Selection at the level of the group
Specific syndromes of selective factors can create situations in which groups are selected because they display group properties which are selected-for. Many common examples of group traits are reducible to individual traits, however. Selection of these traits is thus more simply explained as selection of individual traits.
"Some mosquito-transmitted rabbit viruses are only transmitted to uninfected rabbits from infected rabbits which are still alive. This creates a selective pressure on every group of viruses already infecting a rabbit not to become too virulent and kill their host rabbit before enough mosquitoes have bitten it, since otherwise all the viruses inside the dead rabbit would rot with it. And indeed in natural systems such viruses display much lower virulence levels than do mutants of the same viruses that in laboratory culture readily outcompete non-virulent variants (or than do tick-transmitted viruses since ticks do bite dead rabbits)."

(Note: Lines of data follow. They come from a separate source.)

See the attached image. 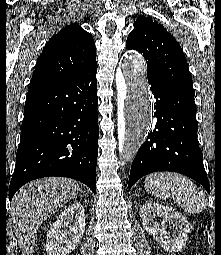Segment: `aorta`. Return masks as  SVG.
<instances>
[{
	"instance_id": "aorta-1",
	"label": "aorta",
	"mask_w": 221,
	"mask_h": 255,
	"mask_svg": "<svg viewBox=\"0 0 221 255\" xmlns=\"http://www.w3.org/2000/svg\"><path fill=\"white\" fill-rule=\"evenodd\" d=\"M116 84L124 126L119 137V152L125 160L135 157L150 130L152 102L145 61L136 52H128L121 62Z\"/></svg>"
}]
</instances>
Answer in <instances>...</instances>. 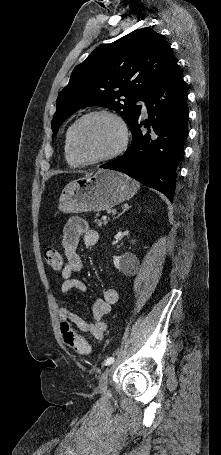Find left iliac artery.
Masks as SVG:
<instances>
[{
	"instance_id": "1",
	"label": "left iliac artery",
	"mask_w": 221,
	"mask_h": 455,
	"mask_svg": "<svg viewBox=\"0 0 221 455\" xmlns=\"http://www.w3.org/2000/svg\"><path fill=\"white\" fill-rule=\"evenodd\" d=\"M113 362H114V357H109V358L106 359L105 365H106V366H107V365H110V364H112Z\"/></svg>"
}]
</instances>
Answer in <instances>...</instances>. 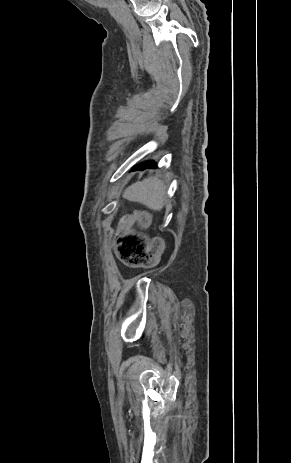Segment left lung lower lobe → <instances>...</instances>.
Instances as JSON below:
<instances>
[{"label":"left lung lower lobe","instance_id":"0a47b994","mask_svg":"<svg viewBox=\"0 0 291 463\" xmlns=\"http://www.w3.org/2000/svg\"><path fill=\"white\" fill-rule=\"evenodd\" d=\"M154 167H156L155 162L147 161V162H145L143 164H140V165L136 166L133 170H144L146 168H154Z\"/></svg>","mask_w":291,"mask_h":463}]
</instances>
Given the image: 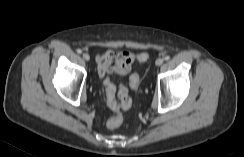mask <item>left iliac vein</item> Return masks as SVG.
Wrapping results in <instances>:
<instances>
[{"label":"left iliac vein","instance_id":"obj_1","mask_svg":"<svg viewBox=\"0 0 244 157\" xmlns=\"http://www.w3.org/2000/svg\"><path fill=\"white\" fill-rule=\"evenodd\" d=\"M155 64H156L157 66L162 65V64H163V59H162V58H158V59L156 60Z\"/></svg>","mask_w":244,"mask_h":157}]
</instances>
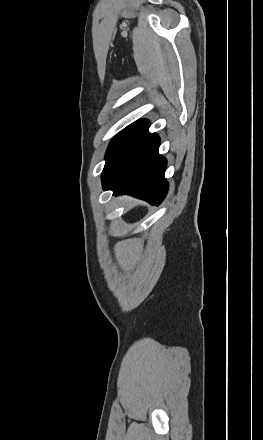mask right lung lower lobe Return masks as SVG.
<instances>
[{
	"instance_id": "right-lung-lower-lobe-1",
	"label": "right lung lower lobe",
	"mask_w": 263,
	"mask_h": 440,
	"mask_svg": "<svg viewBox=\"0 0 263 440\" xmlns=\"http://www.w3.org/2000/svg\"><path fill=\"white\" fill-rule=\"evenodd\" d=\"M159 145V137L147 132L112 174L102 180L103 189L159 205L168 191L164 178L167 162L158 153Z\"/></svg>"
}]
</instances>
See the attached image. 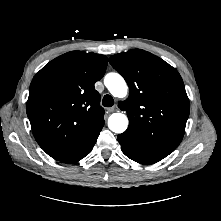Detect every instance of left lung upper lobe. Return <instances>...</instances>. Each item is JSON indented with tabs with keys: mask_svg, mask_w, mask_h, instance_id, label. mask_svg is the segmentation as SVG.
Listing matches in <instances>:
<instances>
[{
	"mask_svg": "<svg viewBox=\"0 0 221 221\" xmlns=\"http://www.w3.org/2000/svg\"><path fill=\"white\" fill-rule=\"evenodd\" d=\"M109 61L130 88L129 97L119 102L129 119L126 131L142 146L169 155L183 138L190 110L179 73L141 49L115 54Z\"/></svg>",
	"mask_w": 221,
	"mask_h": 221,
	"instance_id": "left-lung-upper-lobe-1",
	"label": "left lung upper lobe"
}]
</instances>
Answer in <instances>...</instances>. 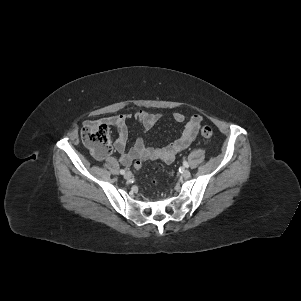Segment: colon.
I'll use <instances>...</instances> for the list:
<instances>
[{"instance_id":"obj_1","label":"colon","mask_w":301,"mask_h":301,"mask_svg":"<svg viewBox=\"0 0 301 301\" xmlns=\"http://www.w3.org/2000/svg\"><path fill=\"white\" fill-rule=\"evenodd\" d=\"M200 133L207 139L213 136L212 128L207 125L200 128ZM81 137L96 158H103L110 154V129L107 123L100 121L86 122L81 130ZM141 166V161L135 162L136 169H140Z\"/></svg>"}]
</instances>
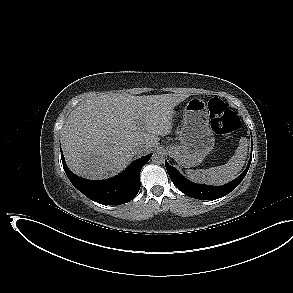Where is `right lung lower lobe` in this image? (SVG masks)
Here are the masks:
<instances>
[{
	"label": "right lung lower lobe",
	"instance_id": "98d812e1",
	"mask_svg": "<svg viewBox=\"0 0 293 293\" xmlns=\"http://www.w3.org/2000/svg\"><path fill=\"white\" fill-rule=\"evenodd\" d=\"M151 156L152 153L137 159L121 174L102 181L76 176L67 167L63 155L61 159L69 180L86 197L103 205H119L131 201L139 192L140 170Z\"/></svg>",
	"mask_w": 293,
	"mask_h": 293
}]
</instances>
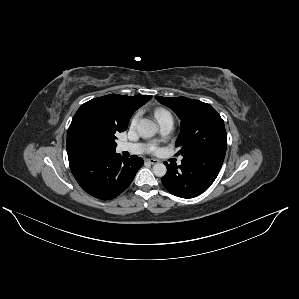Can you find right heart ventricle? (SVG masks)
Here are the masks:
<instances>
[{"label": "right heart ventricle", "instance_id": "right-heart-ventricle-1", "mask_svg": "<svg viewBox=\"0 0 299 299\" xmlns=\"http://www.w3.org/2000/svg\"><path fill=\"white\" fill-rule=\"evenodd\" d=\"M154 116H155V118L157 119L158 122H160L161 120L166 119V118H171L172 119L171 113L168 110L164 109V108H157L154 111Z\"/></svg>", "mask_w": 299, "mask_h": 299}]
</instances>
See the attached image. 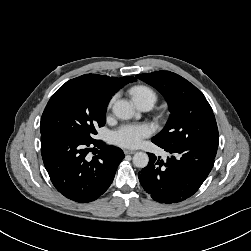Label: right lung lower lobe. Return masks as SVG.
<instances>
[{"label": "right lung lower lobe", "instance_id": "98d812e1", "mask_svg": "<svg viewBox=\"0 0 251 251\" xmlns=\"http://www.w3.org/2000/svg\"><path fill=\"white\" fill-rule=\"evenodd\" d=\"M99 154L89 160L94 148ZM41 154L55 188L66 198L85 203L97 199L112 183L123 151L101 140H84L65 132L41 135Z\"/></svg>", "mask_w": 251, "mask_h": 251}]
</instances>
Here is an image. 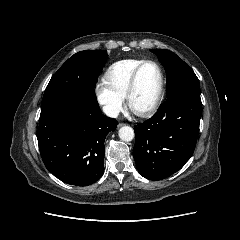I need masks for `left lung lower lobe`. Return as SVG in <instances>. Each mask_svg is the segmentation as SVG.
Here are the masks:
<instances>
[{
	"instance_id": "obj_1",
	"label": "left lung lower lobe",
	"mask_w": 240,
	"mask_h": 240,
	"mask_svg": "<svg viewBox=\"0 0 240 240\" xmlns=\"http://www.w3.org/2000/svg\"><path fill=\"white\" fill-rule=\"evenodd\" d=\"M201 109L200 92H179L167 98L150 119L134 127L133 156L143 177L162 180L191 158Z\"/></svg>"
}]
</instances>
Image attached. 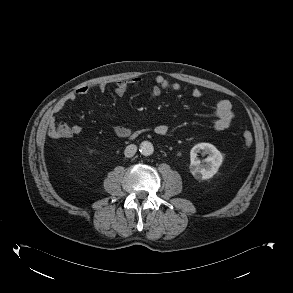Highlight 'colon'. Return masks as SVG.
Returning <instances> with one entry per match:
<instances>
[{
    "mask_svg": "<svg viewBox=\"0 0 293 293\" xmlns=\"http://www.w3.org/2000/svg\"><path fill=\"white\" fill-rule=\"evenodd\" d=\"M50 134L56 135V136H66L69 134V127L65 123H59V124H53L50 126ZM243 140L244 145L246 148L250 147L253 143V136L251 132L245 131L243 133Z\"/></svg>",
    "mask_w": 293,
    "mask_h": 293,
    "instance_id": "colon-1",
    "label": "colon"
}]
</instances>
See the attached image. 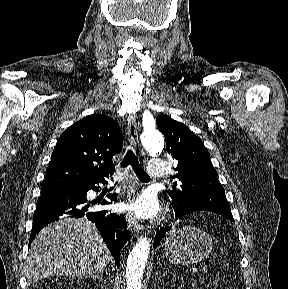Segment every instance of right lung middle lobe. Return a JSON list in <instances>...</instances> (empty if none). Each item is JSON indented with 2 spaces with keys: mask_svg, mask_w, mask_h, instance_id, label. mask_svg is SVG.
Instances as JSON below:
<instances>
[{
  "mask_svg": "<svg viewBox=\"0 0 288 289\" xmlns=\"http://www.w3.org/2000/svg\"><path fill=\"white\" fill-rule=\"evenodd\" d=\"M59 191L61 190H41V195H45V194L51 195V194L58 193Z\"/></svg>",
  "mask_w": 288,
  "mask_h": 289,
  "instance_id": "right-lung-middle-lobe-1",
  "label": "right lung middle lobe"
}]
</instances>
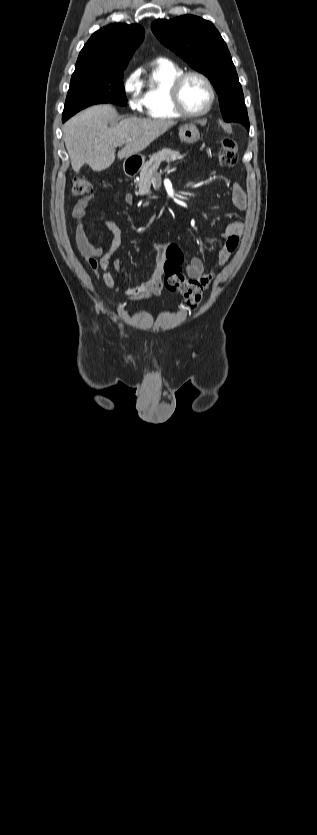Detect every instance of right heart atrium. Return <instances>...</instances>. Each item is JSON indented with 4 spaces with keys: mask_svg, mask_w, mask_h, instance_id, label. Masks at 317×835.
Segmentation results:
<instances>
[{
    "mask_svg": "<svg viewBox=\"0 0 317 835\" xmlns=\"http://www.w3.org/2000/svg\"><path fill=\"white\" fill-rule=\"evenodd\" d=\"M139 81L136 72L130 73L123 82V90L128 95V104L133 111L143 109L142 98L138 96Z\"/></svg>",
    "mask_w": 317,
    "mask_h": 835,
    "instance_id": "d8ad5b80",
    "label": "right heart atrium"
}]
</instances>
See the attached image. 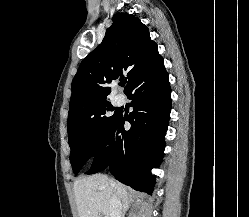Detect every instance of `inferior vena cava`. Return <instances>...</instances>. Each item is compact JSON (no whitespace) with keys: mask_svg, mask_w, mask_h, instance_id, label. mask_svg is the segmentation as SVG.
I'll return each instance as SVG.
<instances>
[{"mask_svg":"<svg viewBox=\"0 0 249 217\" xmlns=\"http://www.w3.org/2000/svg\"><path fill=\"white\" fill-rule=\"evenodd\" d=\"M110 217H122V204L115 194L110 199Z\"/></svg>","mask_w":249,"mask_h":217,"instance_id":"602c4592","label":"inferior vena cava"}]
</instances>
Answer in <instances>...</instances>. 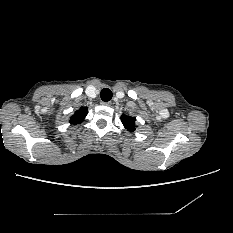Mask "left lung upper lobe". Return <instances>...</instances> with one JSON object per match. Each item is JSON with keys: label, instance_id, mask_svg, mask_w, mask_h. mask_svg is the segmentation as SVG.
<instances>
[{"label": "left lung upper lobe", "instance_id": "5c2ea615", "mask_svg": "<svg viewBox=\"0 0 233 233\" xmlns=\"http://www.w3.org/2000/svg\"><path fill=\"white\" fill-rule=\"evenodd\" d=\"M121 120H122L124 127L127 130H129L131 132L136 130V126H135L136 119L134 117L127 116V115L123 114L121 117Z\"/></svg>", "mask_w": 233, "mask_h": 233}]
</instances>
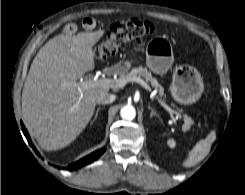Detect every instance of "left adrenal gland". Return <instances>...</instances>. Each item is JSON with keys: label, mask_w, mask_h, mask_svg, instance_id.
<instances>
[{"label": "left adrenal gland", "mask_w": 245, "mask_h": 195, "mask_svg": "<svg viewBox=\"0 0 245 195\" xmlns=\"http://www.w3.org/2000/svg\"><path fill=\"white\" fill-rule=\"evenodd\" d=\"M148 109L151 110L150 117L156 116L157 118H160L159 115L156 113L154 108H152L150 105L148 106Z\"/></svg>", "instance_id": "1"}]
</instances>
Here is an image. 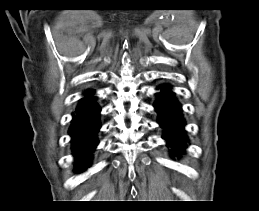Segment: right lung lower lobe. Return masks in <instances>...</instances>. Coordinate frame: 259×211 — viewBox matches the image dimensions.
<instances>
[{
  "label": "right lung lower lobe",
  "mask_w": 259,
  "mask_h": 211,
  "mask_svg": "<svg viewBox=\"0 0 259 211\" xmlns=\"http://www.w3.org/2000/svg\"><path fill=\"white\" fill-rule=\"evenodd\" d=\"M92 95L93 91L88 90L87 96L81 99L69 131L78 169H84L90 165L92 152L98 144L96 133L100 128L98 120L100 108Z\"/></svg>",
  "instance_id": "98d812e1"
}]
</instances>
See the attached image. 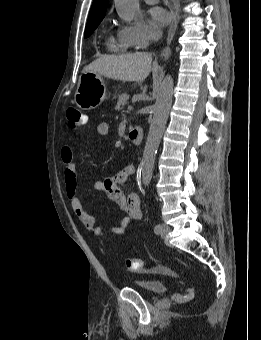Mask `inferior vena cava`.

In the previous passage, lower virulence of the group is presented as a group trait. However, the selection is in fact against individual viruses that are too virulent, as well as against unfortunate low-virulence-viruses that can do nothing to limit the virulence of their group. In situations such as these, we'd expect there to be selection for cooperation amongst the viruses in a group in such a way that overall group virulence could be kept to a minimum. This would involve selection of individual traits, such as individual viruses suppressing the virulence of their neighbours.
Species selection and selection at higher taxonomic levels
It remains controversial among biologists whether selection can operate at and above the level of species. One particular defender of the idea of species selection was
S.J. Gould who proposed the view that there exist
macroevolutionary processes which shape evolution at and above the level of species and are not driven by the
microevolutionary mechanisms that are the basis of the
Modern Synthesis. If one views species as individuals that replicate (speciate) and die (go extinct), then species could be subject to selection and thus could change their occurrence over geological time, much as heritable selected-for traits change theirs over the generations.
For evolution to be driven by species selection, differential success must be the result of selection upon species-intrinsic properties, rather than for properties of genes, cells, individuals, or populations within species. Such properties include, for example, population structure, their propensity to speciate, extinction rates, and geological persistence. While the fossil record shows differential persistence of species, examples of species-intrinsic properties subject to natural selection have been much harder to document.